Task directions:
From the material below, copy every line in which the word "trying" occurs.

Dataset content:
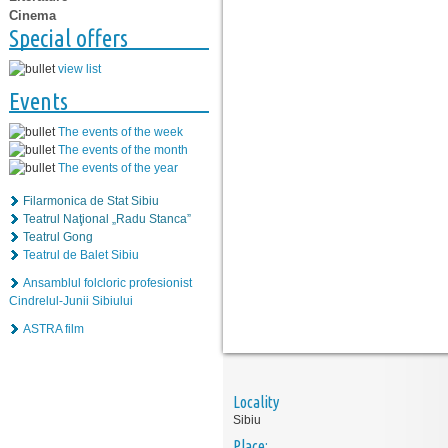
Cinema
Special offers
view list
Events
The events of the week
The events of the month
The events of the year
Filarmonica de Stat Sibiu
Teatrul Naţional „Radu Stanca”
Teatrul Gong
Teatrul de Balet Sibiu
Ansamblul folcloric profesionist
Cindrelul-Junii Sibiului
ASTRA film
Locality
Sibiu
Place:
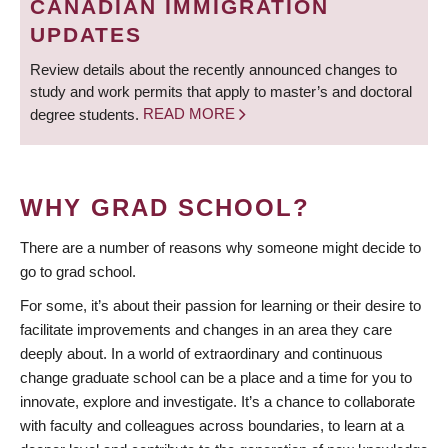
CANADIAN IMMIGRATION
UPDATES
Review details about the recently announced changes to
study and work permits that apply to master’s and doctoral
degree students.
READ MORE
WHY GRAD SCHOOL?
There are a number of reasons why someone might decide to
go to grad school.
For some, it’s about their passion for learning or their desire to
facilitate improvements and changes in an area they care
deeply about. In a world of extraordinary and continuous
change graduate school can be a place and a time for you to
innovate, explore and investigate. It’s a chance to collaborate
with faculty and colleagues across boundaries, to learn at a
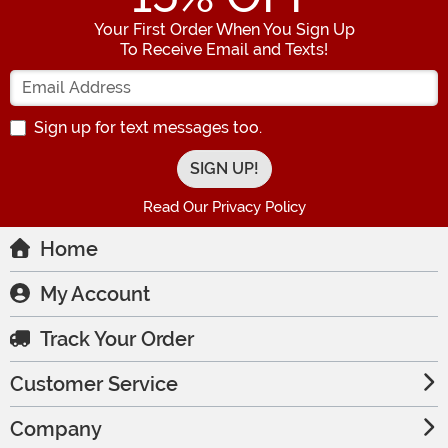
Your First Order When You Sign Up
To Receive Email and Texts!
Enter your Email Address
Sign up for text messages too.
Read Our Privacy Policy
Home
My Account
Track Your Order
Customer Service
Company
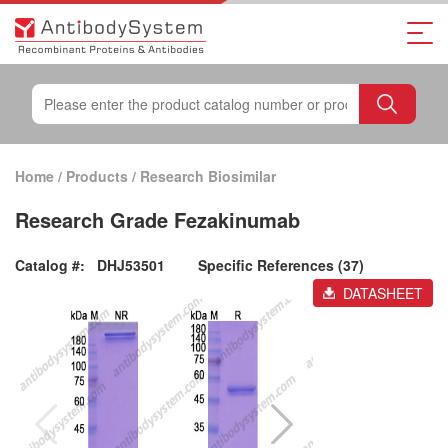
Home
/
Products
/
Research Biosimilar
Research Grade Fezakinumab
Catalog #:
DHJ53501
Specific References (37)
DATASHEET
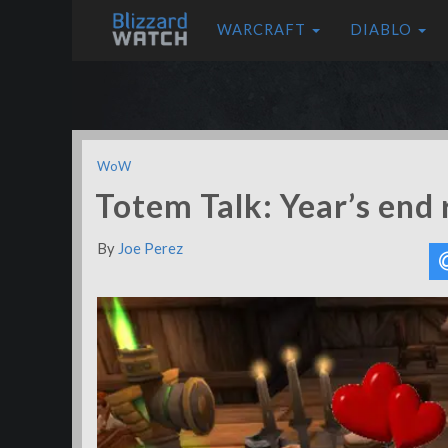
WARCRAFT
DIABLO
WoW
Totem Talk: Year’s end 
By
Joe Perez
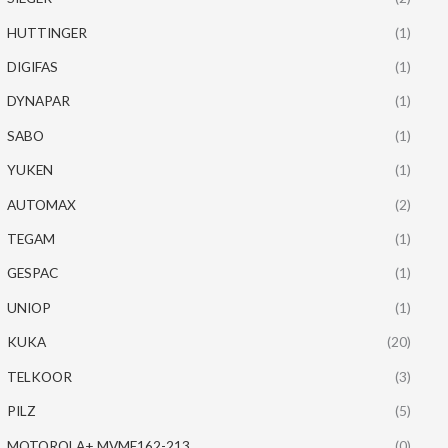
HUTTINGER
(1)
DIGIFAS
(1)
DYNAPAR
(1)
SABO
(1)
YUKEN
(1)
AUTOMAX
(2)
TEGAM
(1)
GESPAC
(1)
UNIOP
(1)
KUKA
(20)
TELKOOR
(3)
PILZ
(5)
MOTOROLA+ MVME162-213
(0)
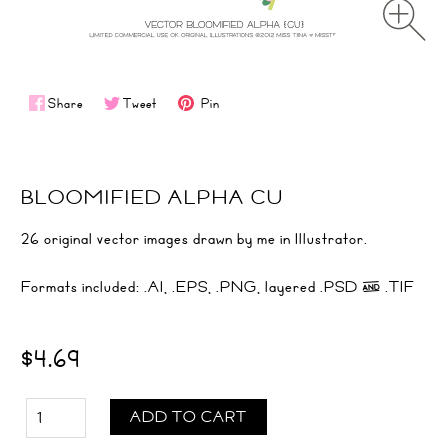
Share
Tweet
Pin
BLOOMIFIED ALPHA CU
26 original vector images drawn by me in Illustrator.
Formats included: .AI, .EPS, .PNG, layered .PSD & .TIF
$4.69
ADD TO CART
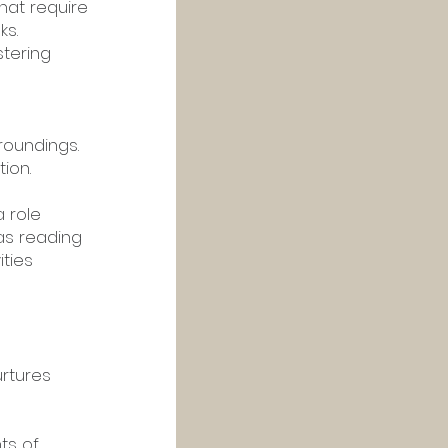
hat require 
s. 
tering 
roundings. 
ion.
 role 
as reading 
ties 
 
rtures 
ts of 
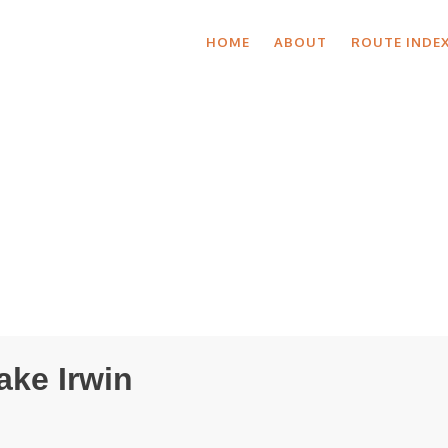
HOME
ABOUT
ROUTE INDE
ake Irwin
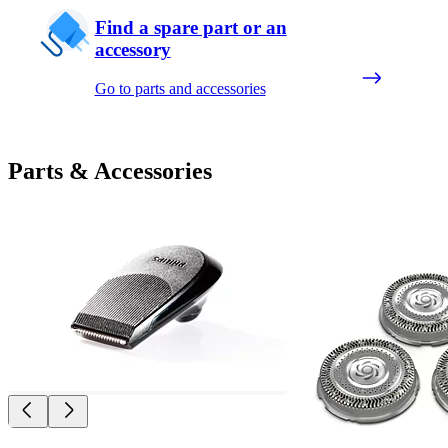
Find a spare part or an
accessory
Go to parts and accessories
Parts & Accessories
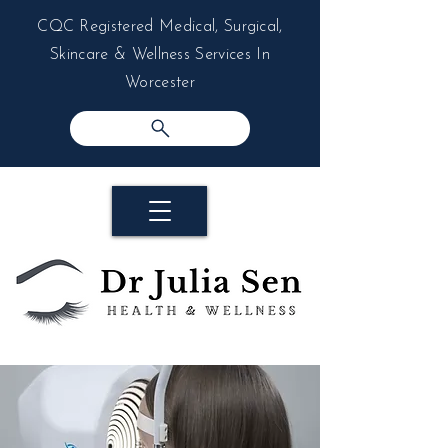
CQC Registered Medical, Surgical,
Skincare & Wellness Services In
Worcester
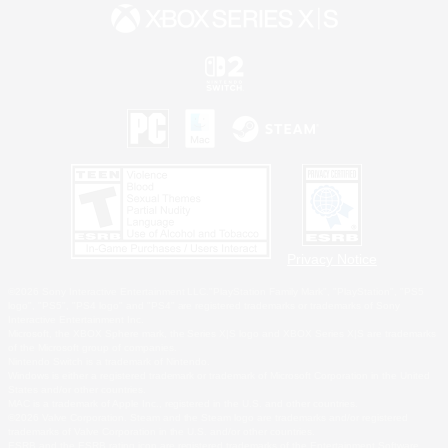
Privacy Notice
©2026 Sony Interactive Entertainment LLC."PlayStation Family Mark", "PlayStation", "PS5
logo", "PS5", "PS4 logo" and "PS4" are registered trademarks or trademarks of Sony
Interactive Entertainment Inc.
Microsoft, the XBOX Sphere mark, the Series X|S logo and XBOX Series X|S are trademarks
of the Microsoft group of companies.
Nintendo Switch is a trademark of Nintendo.
Windows is either a registered trademark or trademark of Microsoft Corporation in the United
States and/or other countries.
MAC is a trademark of Apple Inc., registered in the U.S. and other countries.
©2026 Valve Corporation. Steam and the Steam logo are trademarks and/or registered
trademarks of Valve Corporation in the U.S. and/or other countries.
ESRB and the ESRB rating icon are registered trademarks of the Entertainment Software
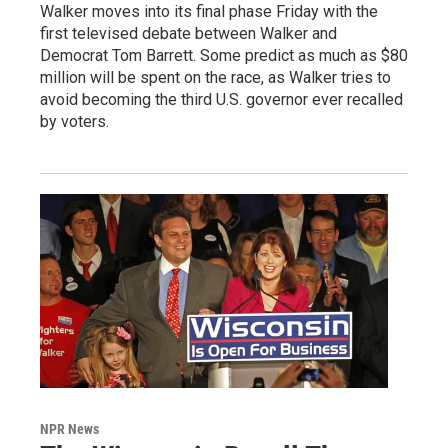
Walker moves into its final phase Friday with the
first televised debate between Walker and
Democrat Tom Barrett. Some predict as much as $80
million will be spent on the race, as Walker tries to
avoid becoming the third U.S. governor ever recalled
by voters.
NPR News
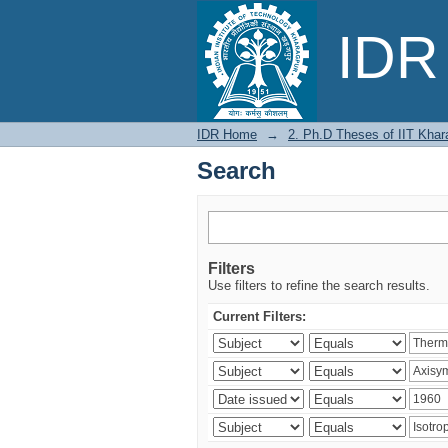
Search
IDR 
IDR Home
→
2. Ph.D Theses of IIT Khar
Search
Filters
Use filters to refine the search results.
Current Filters:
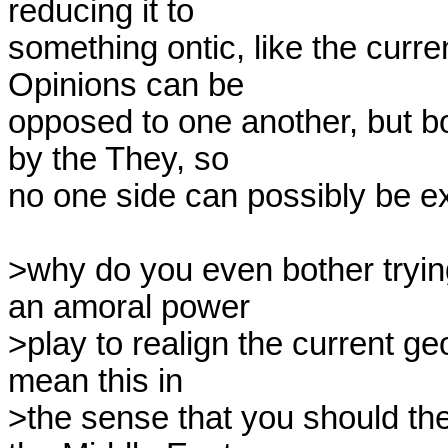
reducing it to

something ontic, like the curren
Opinions can be

opposed to one another, but bo
by the They, so

no one side can possibly be ex
>why do you even bother trying 
an amoral power

>play to realign the current geo
mean this in

>the sense that you should th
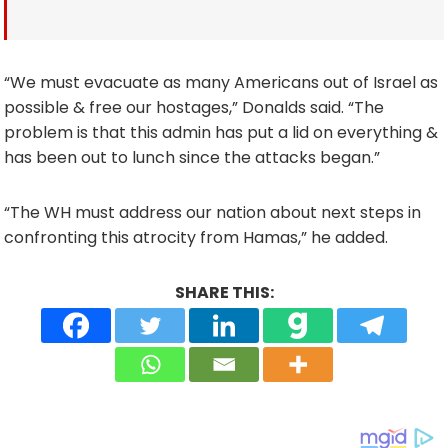
“We must evacuate as many Americans out of Israel as
possible & free our hostages,” Donalds said. “The
problem is that this admin has put a lid on everything &
has been out to lunch since the attacks began.”
“The WH must address our nation about next steps in
confronting this atrocity from Hamas,” he added.
SHARE THIS:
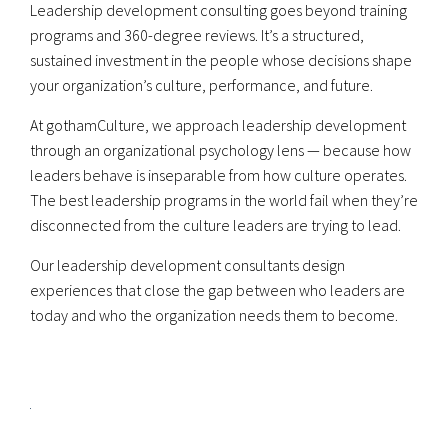
Leadership development consulting goes beyond training
programs and 360-degree reviews. It’s a structured,
sustained investment in the people whose decisions shape
your organization’s culture, performance, and future.
At gothamCulture, we approach leadership development
through an organizational psychology lens — because how
leaders behave is inseparable from how culture operates.
The best leadership programs in the world fail when they’re
disconnected from the culture leaders are trying to lead.
Our leadership development consultants design
experiences that close the gap between who leaders are
today and who the organization needs them to become.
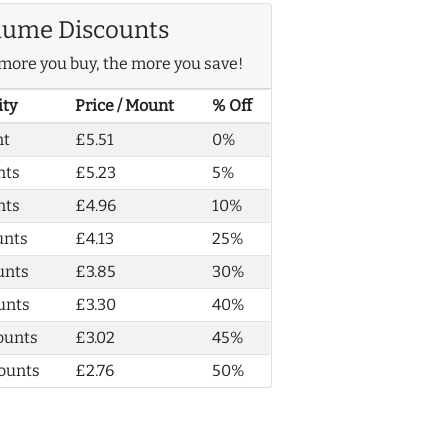
lume Discounts
more you buy, the more you save!
ity
Price / Mount
% Off
nt
£5.51
0%
nts
£5.23
5%
nts
£4.96
10%
unts
£4.13
25%
unts
£3.85
30%
unts
£3.30
40%
ounts
£3.02
45%
ounts
£2.76
50%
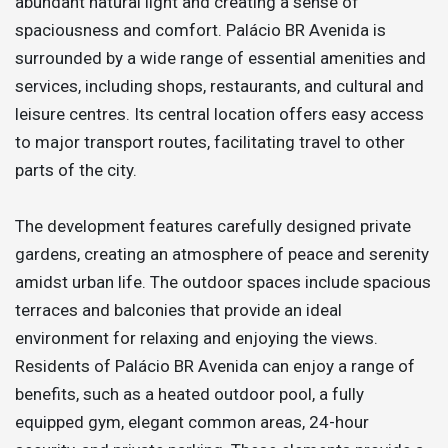
abundant natural light and creating a sense of
spaciousness and comfort. Palácio BR Avenida is
surrounded by a wide range of essential amenities and
services, including shops, restaurants, and cultural and
leisure centres. Its central location offers easy access
to major transport routes, facilitating travel to other
parts of the city.
The development features carefully designed private
gardens, creating an atmosphere of peace and serenity
amidst urban life. The outdoor spaces include spacious
terraces and balconies that provide an ideal
environment for relaxing and enjoying the views.
Residents of Palácio BR Avenida can enjoy a range of
benefits, such as a heated outdoor pool, a fully
equipped gym, elegant common areas, 24-hour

Written response:
>why do you even bother trying 
disconnected from the culture leaders are trying to lead.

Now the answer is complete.